(Headline USA) A federal judge has granted class-action status in a lawsuit filed six years ago that alleged the Chicago Police Department’s stop-and-frisk policy targeted black and Hispanic people.
Attorneys involved in the lawsuit announced Tuesday that the case’s six original plaintiffs are now part of a class of more than 1 million people.
The plaintiffs’ lawyers say some 2 million unconstitutional stops occurred in Chicago between 2010 and 2017 in which officers allegedly had no “reasonable suspicion” that a crime had been or was about to be committed.
The decision was handed down by Obama-appointed U.S. District Judge Andrea Wood on Aug. 31.
The ruling, which could lead to a trial, comes at a difficult time for a police department that has been plagued for years by the continuously escalating crime issues, even while navigating the treacherous waters of far-left social-justice activism and “defund the police” efforts.

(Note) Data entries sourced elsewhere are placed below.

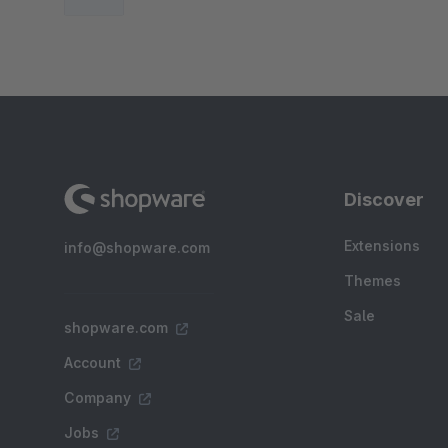
Discover
Extensions
info@shopware.com
Themes
Sale
shopware.com
Account
Company
Jobs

Mayor Lori Lightfoot has flip-flopped repeatedly on her support for law-enforcement but recently was caught—along with the city’s top police official—appearing to belittle the ceremonies for a slain officer.

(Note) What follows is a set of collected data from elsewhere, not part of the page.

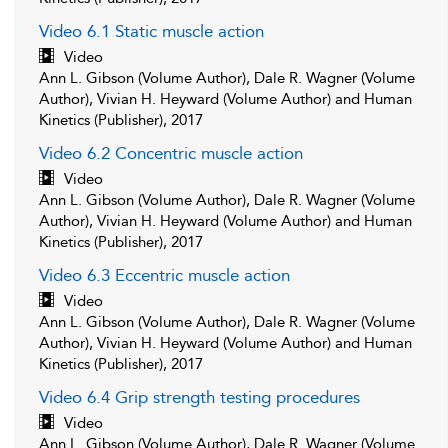
Video 6.1 Static muscle action
Video
Ann L. Gibson (Volume Author), Dale R. Wagner (Volume
Author), Vivian H. Heyward (Volume Author) and Human
Kinetics (Publisher), 2017
Video 6.2 Concentric muscle action
Video
Ann L. Gibson (Volume Author), Dale R. Wagner (Volume
Author), Vivian H. Heyward (Volume Author) and Human
Kinetics (Publisher), 2017
Video 6.3 Eccentric muscle action
Video
Ann L. Gibson (Volume Author), Dale R. Wagner (Volume
Author), Vivian H. Heyward (Volume Author) and Human
Kinetics (Publisher), 2017
Video 6.4 Grip strength testing procedures
Video
Ann L. Gibson (Volume Author), Dale R. Wagner (Volume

The goal of the lawsuit had little to do with the prospect of cash compensation and was mainly to force police to end the alleged racial profiling, claimed the lawyer who filed the it.
“This practice has to stop—and elevating this issue to a class action provides a way to make significant change and make our community better,” said attorney Antonio Romanucci in a statement.

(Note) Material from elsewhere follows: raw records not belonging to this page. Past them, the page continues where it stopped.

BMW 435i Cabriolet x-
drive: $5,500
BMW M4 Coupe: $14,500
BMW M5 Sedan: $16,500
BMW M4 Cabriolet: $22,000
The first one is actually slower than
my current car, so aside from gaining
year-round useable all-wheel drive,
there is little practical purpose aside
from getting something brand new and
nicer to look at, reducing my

In fact, the judge limited her ruling only to the possibility of a change in policy, according to Jennifer McGuffin, a spokeswoman for Romanucci’s firm.
“The judge only certified the class for injunction relief that would require the CPD to change its practices and training,” she said.
McGuffin said it remains an open question whether the original six plaintiffs from the 2015 case might receive a monetary award, but the others involved in the 2 million stops would not be in line for any money.
But the judge seemed to suggest that the city and the police department would be wise to make significant changes, pointing out that the lawsuit was a strong one.
She noted, for example, that the attorneys had “made a sufficient showing that the City knew, or should have known, that its stop and frisk program was associated with a risk of widespread” violations of the U.S. Constitution’s Fourth Amendment rights against unreasonable searches and seizures.
What those changes might look like is also an open question. The police department referred questions to the city’s law department, which in an email said, “The City does not comment on ongoing litigation.”
But in her ruling, Wood said that not only did the department make hundreds of thousands more stops before Garry McCarthy’s tenure as superintendent between 2011 and late 2015, but that after he left the department, “stops plummeted.”
McCarthy was fired by then-Mayor Rahm Emanuel shortly after the release of a video that showed a Chicago police officer fatally shooting black teenager Laquan McDonald. McCarthy could not be reached for comment.